The use of AI and machine learning algorithms to optimize facade performance by predicting how different façade configurations will respond to varying climatic conditions would be beneficial. By creating a large dataset including climate data, building performance metrics, and material properties of the interventions, supervised ML models can be trained in order instantaneously decipher results for similar situations. This can be later on extended to various other climatic conditions and façade variations for different building typologies in order to create an open-source database which can be re-trained with each addition of façade typology, adaptive system and climate.
The end goal would be creating open-source datasets and predictive models that can be shared and adapted across different urban contexts whilst constantly evolving.
Possible ML models can be Random Forest regressor for predicting UHI effects based on a combination of inputs like building geometry, material properties, and environmental data. XGBoost to capture complex patterns in the data, which is useful when analysing the interaction of different urban and environmental factors. Linear and Polynomial Regression could also be used in the early stages of the predictions to analyse relationships between factors including nonlinear relationships.
#05 Conclusion
This thesis investigated the role of climate-sensitive façade interventions in mitigating the Urban Heat Island (UHI) effect, specifically targeting Old Town Deira in Dubai—a densely populated and neglected area with outdated infrastructure. By selecting an urban block in this district, such interventions can be adapted to other underdeveloped urban environments facing similar challenges. Four façade designs were initially explored, but two were selected based on their equal efficacy in UHI mitigation, combined with lower material costs and lighter weight, making them more viable for large-scale implementation. This decision underscores the importance of cost-effective and adaptable solutions for UHI mitigation, particularly in aging urban areas. The methodology which included parametric selection and optimization, offers a framework for improving urban resilience and thermal comfort in cities globally.

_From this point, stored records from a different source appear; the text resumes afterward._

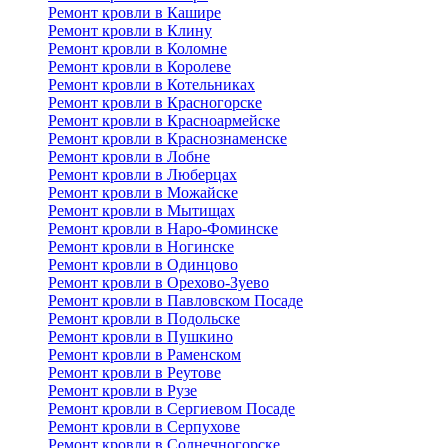
Ремонт кровли в Кашире
Ремонт кровли в Клину
Ремонт кровли в Коломне
Ремонт кровли в Королеве
Ремонт кровли в Котельниках
Ремонт кровли в Красногорске
Ремонт кровли в Красноармейске
Ремонт кровли в Краснознаменске
Ремонт кровли в Лобне
Ремонт кровли в Люберцах
Ремонт кровли в Можайске
Ремонт кровли в Мытищах
Ремонт кровли в Наро-Фоминске
Ремонт кровли в Ногинске
Ремонт кровли в Одинцово
Ремонт кровли в Орехово-Зуево
Ремонт кровли в Павловском Посаде
Ремонт кровли в Подольске
Ремонт кровли в Пушкино
Ремонт кровли в Раменском
Ремонт кровли в Реутове
Ремонт кровли в Рузе
Ремонт кровли в Сергиевом Посаде
Ремонт кровли в Серпухове
Ремонт кровли в Солнечногорске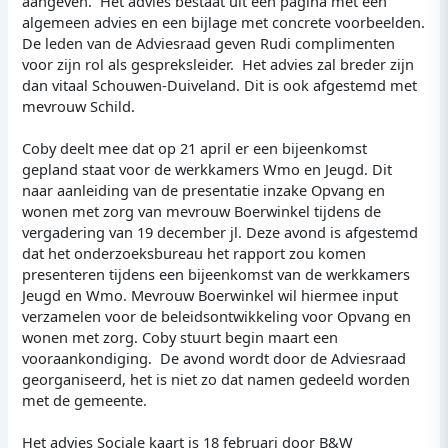
aangeven. Het advies bestaat uit één pagina met een
algemeen advies en een bijlage met concrete voorbeelden.
De leden van de Adviesraad geven Rudi complimenten
voor zijn rol als gespreksleider. Het advies zal breder zijn
dan vitaal Schouwen-Duiveland. Dit is ook afgestemd met
mevrouw Schild.
Coby deelt mee dat op 21 april er een bijeenkomst
gepland staat voor de werkkamers Wmo en Jeugd. Dit
naar aanleiding van de presentatie inzake Opvang en
wonen met zorg van mevrouw Boerwinkel tijdens de
vergadering van 19 december jl. Deze avond is afgestemd
dat het onderzoeksbureau het rapport zou komen
presenteren tijdens een bijeenkomst van de werkkamers
Jeugd en Wmo. Mevrouw Boerwinkel wil hiermee input
verzamelen voor de beleidsontwikkeling voor Opvang en
wonen met zorg. Coby stuurt begin maart een
vooraankondiging. De avond wordt door de Adviesraad
georganiseerd, het is niet zo dat namen gedeeld worden
met de gemeente.
Het advies Sociale kaart is 18 februari door B&W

While the chosen designs proved effective, their integration into buildings require careful consideration of structural constraints, and installation complexities can arise due to limited accessibility in the dense urban environment. These would have to be take into consideration in the development of this research.
The research demonstrated that parametric selection and optimization of façade interventions can deliver environmental benefits. The methodology applied here provides a framework for replicating such interventions in other arid and vulnerable regions. While further research is required to refine these approaches, particularly in relation to long-term maintenance and performance, the outcomes of this thesis can offer a foundation for future efforts to enhance urban resilience in densely populated areas.